Hetty made a move to step away, but Sun grasped her elbow. “We are one soul with two bodies, are we not? You will always know all that I know.”
“I have to go under the highest restriction of security for this project. That’s Eirene’s ears only, in case you are wondering how restricted it is. Not even Lee House is in this loop. So you won’t hear from me for a while. This is the chance I’ve been waiting for, working for, all my life. We can break the hold of the Phene … I’ve said too much. Say nothing about what you heard. But be sure I’ll be keeping an eye on your activities. Sun, your stubbornness about your Companions needs to end. You must pick Companions from Jīn, Bō, and Nazir to fill out a full complement. You should replace the Hope girl, too, with a Companion from the governor’s line of Hope House instead of that disgraced Yele-tainted side branch.”
“Not a chance,” muttered Sun.
Hetty squeezed Sun’s hand.
“You cannot needlessly antagonize the seven Core Houses. You need the support of all their ministries to rule effectively as queen-marshal, or to rule at all, given people’s distrust of me. You should know better by now. I shouldn’t have to be blunt. This goodwill tour can become a useful expedition to break in new Companions. Here are my suggestions—”
With a grimace of irritation Sun blinked off the sound, although she recognized the shape of the names on his lips. “Alika, James, and Percy are the only ones I trust. Besides you and Octavian, I mean.”
“The prince—”
“Yes, I trust Father too, of course. I’m his most valuable resource. But I’m also a piece in whatever strange game he’s playing, which I’ll never fully understand because I’m only half Gatoi and wasn’t born and raised on the wheelships as he was.”
Hetty’s smile had a laughing quality that always softened Sun, reminding her she could be wrong once a year. “I meant to say, the prince is right. Here’s why.”
She gently released Sun’s hand and walked into the reception room and out onto the balcony. Leaning on the railing, she waited for Sun to come up beside her. Sunlight gilded the central pool, flashing on the backs of bright koi. Wind chimes sang. Fan-shaped gingko leaves flashed in the breeze as flower petals spun down to float on the water.
“You need all seven Core Houses. You know that. You need each ministry’s support in full. Each of us Companions is your link that reassures each House you honor them.”
“I’m not replacing you no matter what my father says.”
“Hope House is well content that I am here. Prince João does not fully understand the politics inside each House or why Hope House would find it safer to stow me within the palace rather than their halls.”
“Of course. But the other three just want to put more spies in my household.”
As one, they glanced toward the open doors and the dim audience hall beyond. A rectangle of light marked the opening onto the courtyard where the other Companions and their cee-cees were, presumably, waiting for Sun and Hetty to return so they could enjoy a celebratory tea.
“James and I have done a little search,” remarked Hetty with a mysterious smile.
“Are you saying you have some honorables in mind? Ones the Houses haven’t already put forward? Or the ones I’ve already rejected?”

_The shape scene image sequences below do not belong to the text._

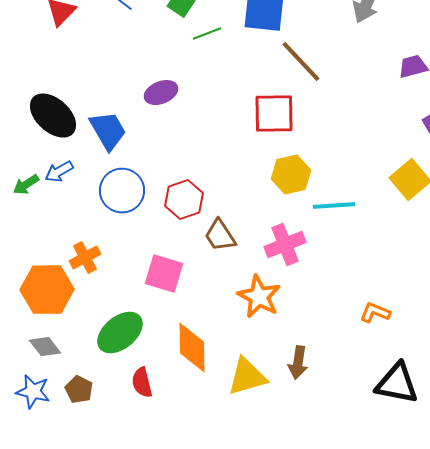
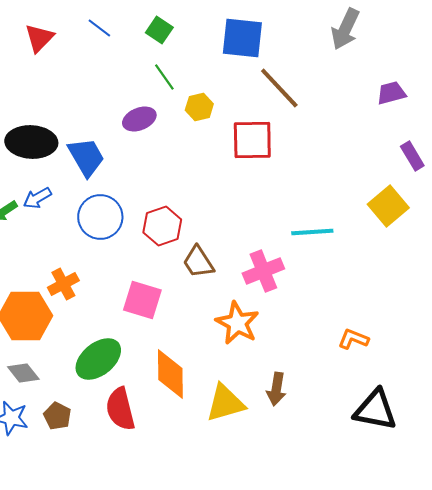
green line: (207, 34) -> (164, 77), moved, turned 76
black ellipse: (53, 116) -> (31, 142), turned -39
yellow hexagon: (291, 175) -> (199, 107), moved, size x0.7
red semicircle: (142, 383) -> (120, 409), size x1.4

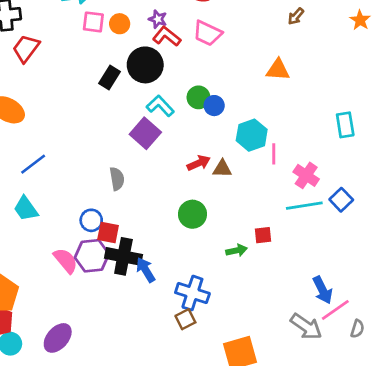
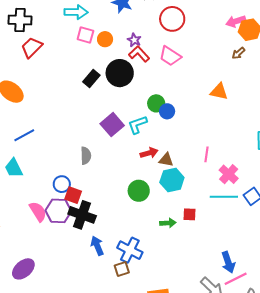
cyan L-shape: (160, 106) -> (137, 125), moved, turned -75
cyan hexagon: (252, 135) -> (172, 180), moved
blue arrow: (146, 270) -> (97, 246), moved

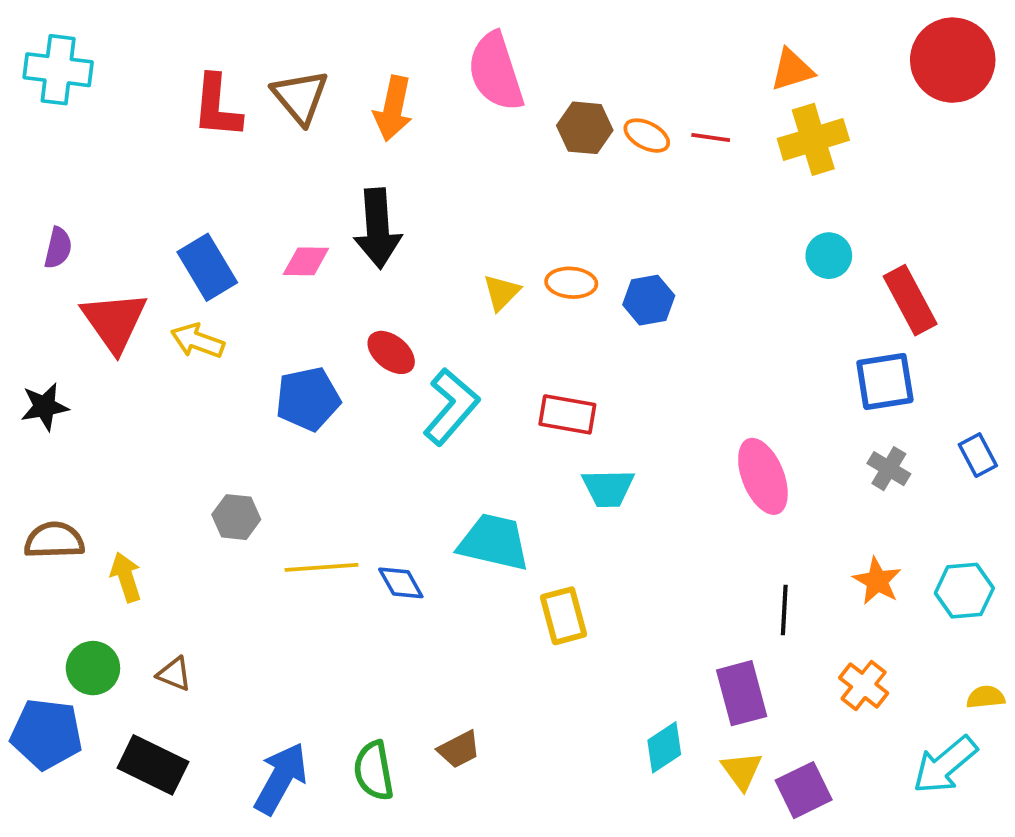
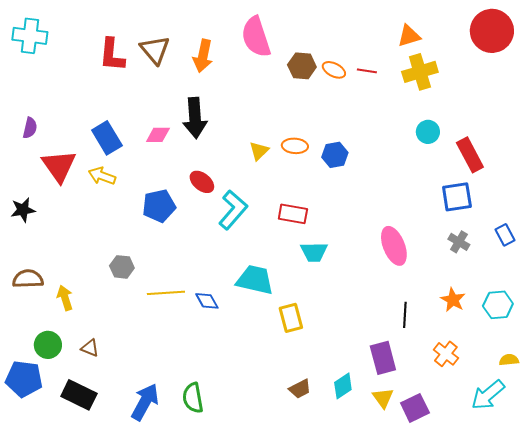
brown trapezoid: (459, 749) -> (300, 389), moved

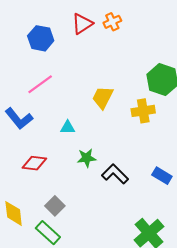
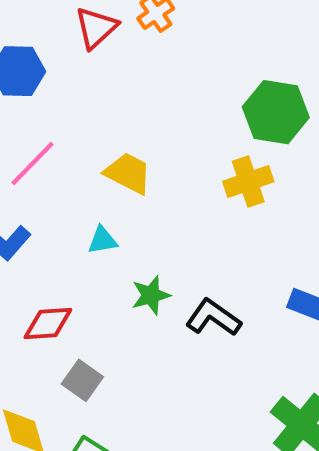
yellow trapezoid: (103, 97) -> (128, 173), moved, turned 100
gray square: (55, 206) -> (82, 380), moved

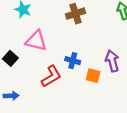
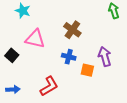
brown cross: (75, 14) -> (72, 30), moved, turned -36
red L-shape: (51, 76) -> (49, 86), moved

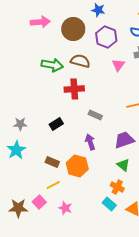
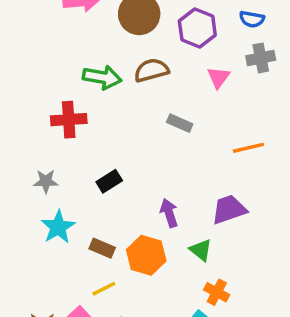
brown semicircle: (80, 61) -> (151, 70), turned -30
red cross: (74, 89) -> (69, 120), moved
gray rectangle: (95, 115) -> (180, 123), moved
cyan star: (16, 150) -> (58, 227), moved
green triangle: (123, 165) -> (201, 250), moved

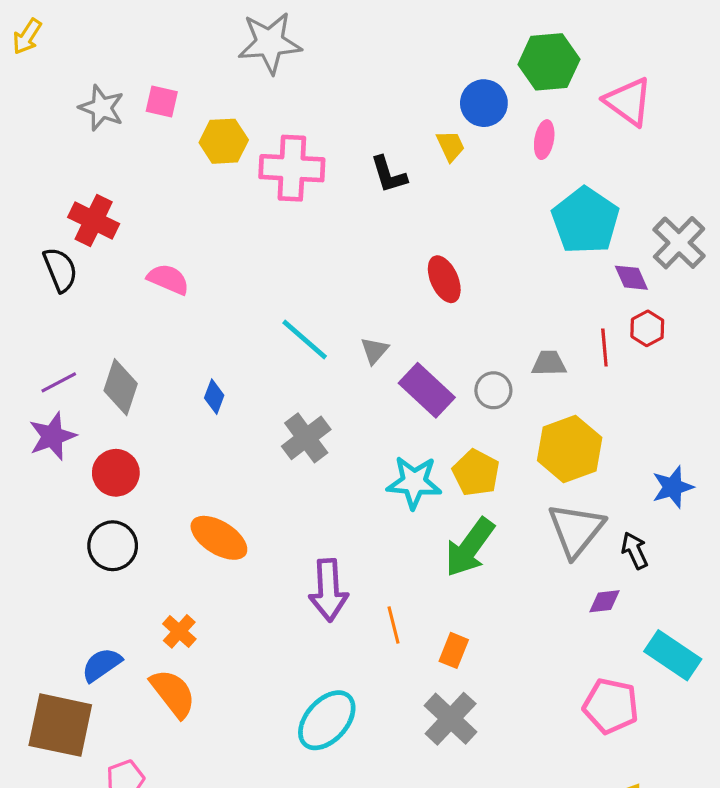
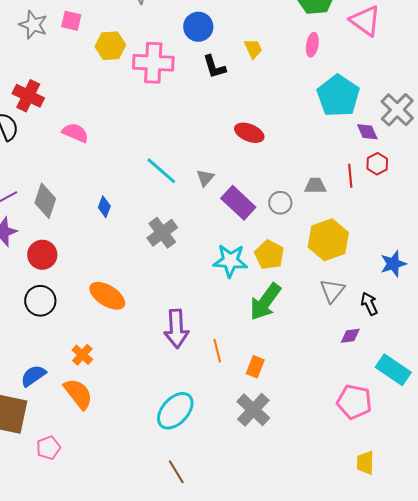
blue circle: (484, 103) -> (198, 27), moved
red ellipse: (444, 279) -> (249, 133), turned -44
gray triangle: (576, 530) -> (332, 291), size x0.7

Hetty waggled her eyebrows.
Sun pressed a sudden kiss at the corner of Hetty’s tender mouth, which tasted sweetly, sharply, of ginger. “How did I ever manage those years you were away from me on Yele Prime?”
Hetty pulled away and beckoned toward the garden’s lovely expanse. It seemed uninhabited at the moment. But a stray gardener might be working behind a luxuriant shrub, or the personal attendants of the third consort could be taking an opportunity in the queen-marshal’s absence to stroll amid the flowers and pavilions. Still, she allowed her left little finger to touch Sun’s where their hands rested side by side on the railing.